Genomic instability of murine hepatocellular carcinomas with low and high metastatic capacities.

AIM

To investigate the frequency of genomic instability in murine hepatocellular carcinoma (HCC) cell lines Hca/A2-P(P) and Hca/163-F(F) with low and high metastatic capacity, and to explore its association with the occurrence and metastasis of hepatocellular carcinomas.

METHODS

Forty microsatellite markers were randomly selected to examine P and F cells for genomic instability using PCR-simple sequence length polymorphism (PCR-SSLP) analysis.

RESULTS

Allelic genes on the chromosomes of P cell line with thirty informative microsatellite loci were paralleled to those of inbred strain C(3)H mouse, while those of F cell line with 28 loci were paralleled to those of inbred strain C(3)H mice.

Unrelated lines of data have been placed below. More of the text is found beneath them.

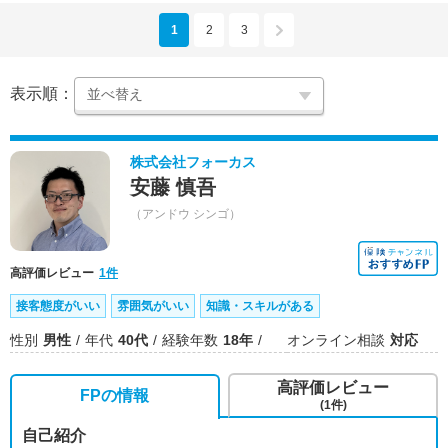
1
2
3
表示順：
株式会社フォーカス
安藤 慎吾
（アンドウ シンゴ）
高評価レビュー
1件
接客態度がいい
雰囲気がいい
知識・スキルがある
性別
男性
年代
40代
経験年数
18年
オンライン相談
対応
高評価レビュー
FPの情報
(1件)
自己紹介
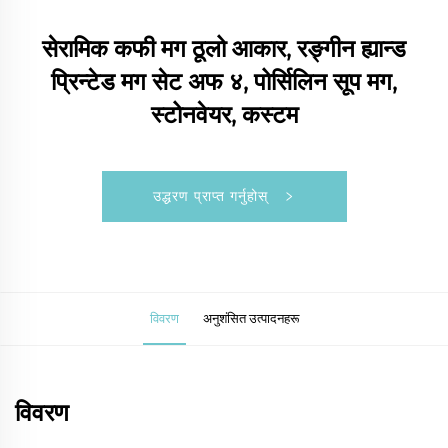
सेरामिक कफी मग ठूलो आकार, रङ्गीन ह्यान्ड
प्रिन्टेड मग सेट अफ ४, पोर्सिलिन सूप मग,
स्टोनवेयर, कस्टम
उद्धरण प्राप्त गर्नुहोस्
विवरण
अनुशंसित उत्पादनहरू
विवरण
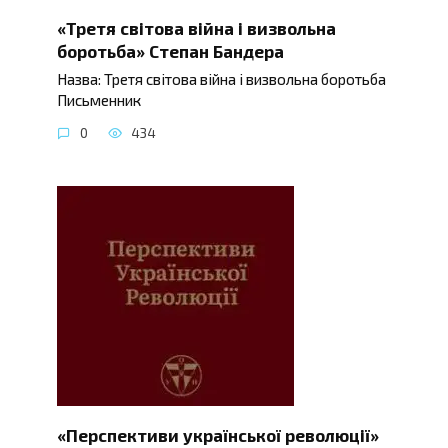
«Третя світова війна і визвольна
боротьба» Степан Бандера
Назва: Третя світова війна і визвольна боротьба
Письменник
0
434
«Перспективи української революції»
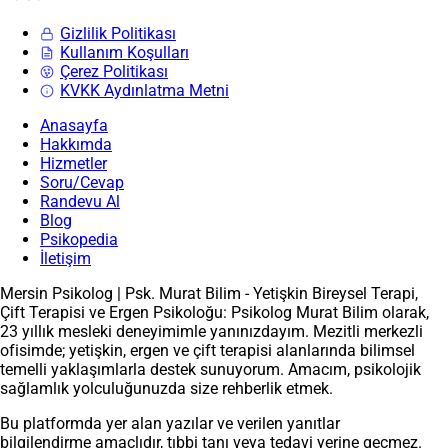
Gizlilik Politikası
Kullanım Koşulları
Çerez Politikası
KVKK Aydınlatma Metni
Anasayfa
Hakkımda
Hizmetler
Soru/Cevap
Randevu Al
Blog
Psikopedia
İletişim
Mersin Psikolog | Psk. Murat Bilim - Yetişkin Bireysel Terapi,
Çift Terapisi ve Ergen Psikoloğu: Psikolog Murat Bilim olarak,
23 yıllık mesleki deneyimimle yanınızdayım. Mezitli merkezli
ofisimde; yetişkin, ergen ve çift terapisi alanlarında bilimsel
temelli yaklaşımlarla destek sunuyorum. Amacım, psikolojik
sağlamlık yolculuğunuzda size rehberlik etmek.
Bu platformda yer alan yazılar ve verilen yanıtlar
bilgilendirme amaçlıdır, tıbbi tanı veya tedavi yerine geçmez.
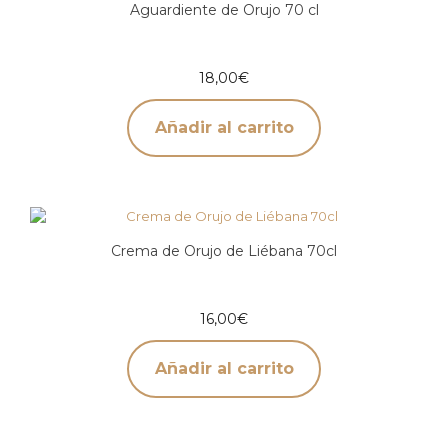
Aguardiente de Orujo 70 cl
18,00
€
Añadir al carrito
Crema de Orujo de Liébana 70cl
16,00
€
Añadir al carrito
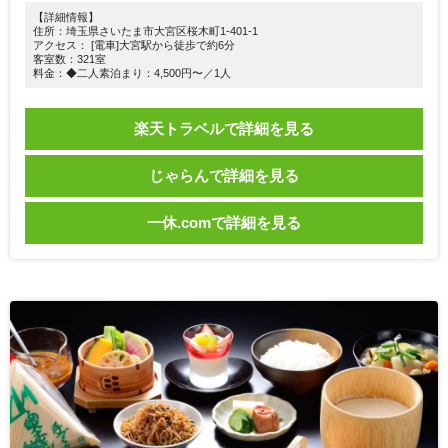
【詳細情報】
住所：埼玉県さいたま市大宮区桜木町1-401-1
アクセス： [電車]大宮駅から徒歩で約6分
客室数：321室
料金：◆二人素泊まり：4,500円〜／1人
楽天トラベルで詳細を見る
じゃらんで詳細を見る
一休.comで詳細を見る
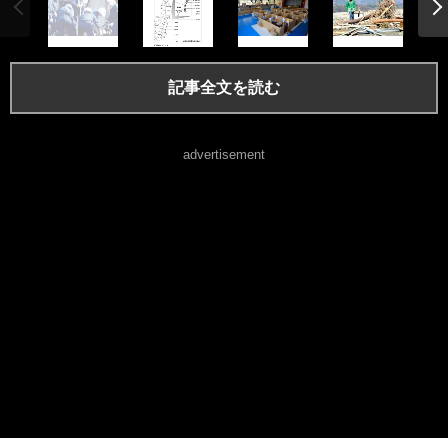
記事全文を読む
advertisement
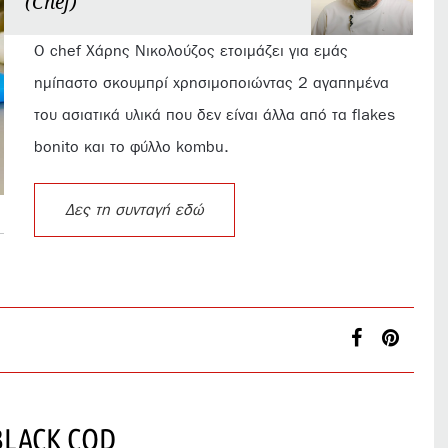
(Chef)
Ο chef Χάρης Νικολούζος ετοιμάζει για εμάς
ημίπαστο σκουμπρί χρησιμοποιώντας 2 αγαπημένα
του ασιατικά υλικά που δεν είναι άλλα από τα flakes
bonito και το φύλλο kombu.
Δες τη συνταγή εδώ
BLACK COD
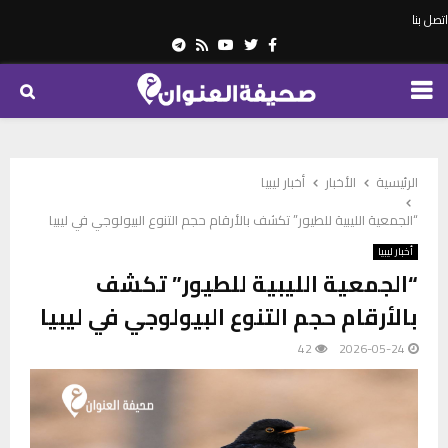
اتصل بنا
Telegram
Youtube
Rss
Twitter
Facebook
PRIMARY
MENU
الرئيسية
الأخبار
أخبار ليبيا
“الجمعية الليبية للطيور” تكشف بالأرقام حجم التنوع البيولوجي في ليبيا
أخبار ليبيا
“الجمعية الليبية للطيور” تكشف
بالأرقام حجم التنوع البيولوجي في ليبيا
42
2026-05-24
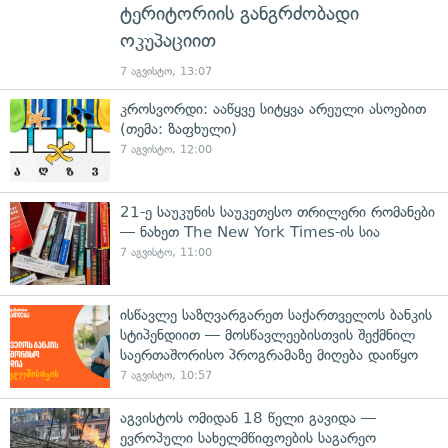
ტერიტორიის განგრძობადი
ოკუპაციით
7 აგვისტო, 13:07
კროსვორდი: ააწყვე სიტყვა არეული ასოებით
(თემა: ზაფხული)
7 აგვისტო, 12:00
21-ე საუკუნის საუკეთესო თრილერი რომანები
— ნახეთ The New York Times-ის სია
7 აგვისტო, 11:00
ისწავლე საზღვარგარეთ საქართველოს ბანკის
სტიპენდიით — მოსწავლეებისთვის შექმნილ
საერთაშორისო პროგრამაზე მიღება დაიწყო
7 აგვისტო, 10:57
აგვისტოს ომიდან 18 წელი გავიდა —
ევროპული სახელმწიფოების საგარეო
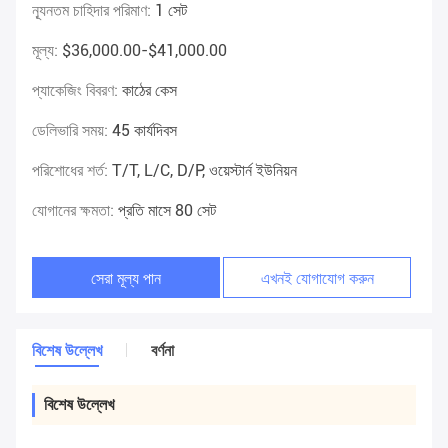
ন্যূনতম চাহিদার পরিমাণ:
1 সেট
মূল্য:
$36,000.00-$41,000.00
প্যাকেজিং বিবরণ:
কাঠের কেস
ডেলিভারি সময়:
45 কার্যদিবস
পরিশোধের শর্ত:
T/T, L/C, D/P, ওয়েস্টার্ন ইউনিয়ন
যোগানের ক্ষমতা:
প্রতি মাসে 80 সেট
সেরা মূল্য পান
এখনই যোগাযোগ করুন
বিশেষ উল্লেখ
বর্ণনা
বিশেষ উল্লেখ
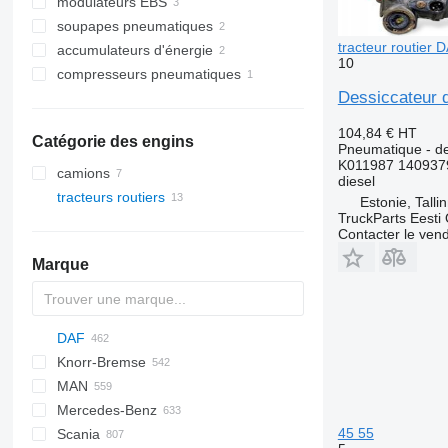
modulateurs EBS
soupapes pneumatiques
tracteur routier
accumulateurs d'énergie
10
compresseurs pneumatiques
Dessiccateur d
104,84 €
HT
Catégorie des engins
Pneumatique - de
K011987 140937
camions
diesel
tracteurs routiers
Estonie, Talli
TruckParts Eesti
Contacter le ven
Marque
DAF
Knorr-Bremse
CF
Cargo
EuroCargo
MAN
LF
F-MAX
EuroStar
CF 65
Mercedes-Benz
XF
Eurotech
F90
CF 75
LF 45
45 55
Scania
XG
Eurotrakker
L2000
A-Class
D-series
CF 85
LF 55
XF 95
LF 45 180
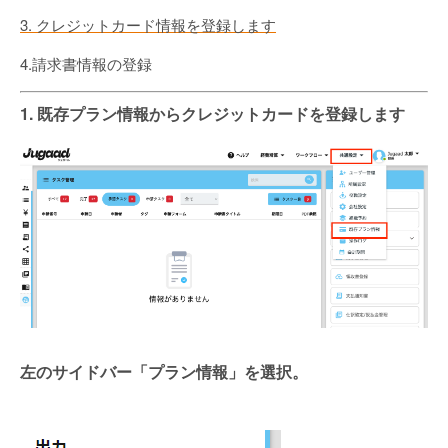
3. クレジットカード情報を登録します
4.請求書情報の登録
1. 既存プラン情報からクレジットカードを登録します
左のサイドバー「プラン情報」を選択。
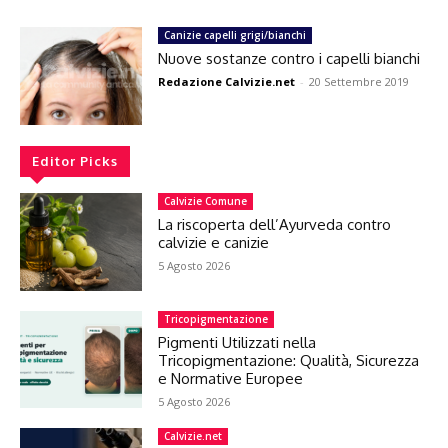
Canizie capelli grigi/bianchi
Nuove sostanze contro i capelli bianchi
Redazione Calvizie.net
-
20 Settembre 2019
Editor Picks
Calvizie Comune
La riscoperta dell’Ayurveda contro
calvizie e canizie
5 Agosto 2026
Tricopigmentazione
Pigmenti Utilizzati nella
Tricopigmentazione: Qualità, Sicurezza
e Normative Europee
5 Agosto 2026
Calvizie.net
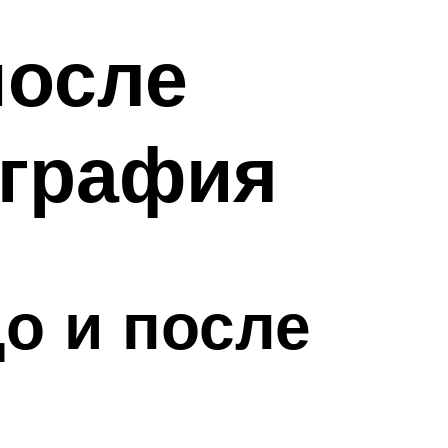
после
ография
о и после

The frequency of microsatellite alterations was 37.5% and 42.5% in P cell line and F cell line, respectively. There were different alterations of allelic band 9 at loci between P and F cells, among which, the frequency of microsatellite alterations was most commonly seen on chromosomes 3, 7, 11 and 16.

CONCLUSION

Genomic instability in mouse chromosomes 3, 7, 11 and 16 may play a more important role in the development and progression of HCC in mice. It is suggested that these two sub-clones derived from a same hepatic tumor in homozygous mouse present different genetic features.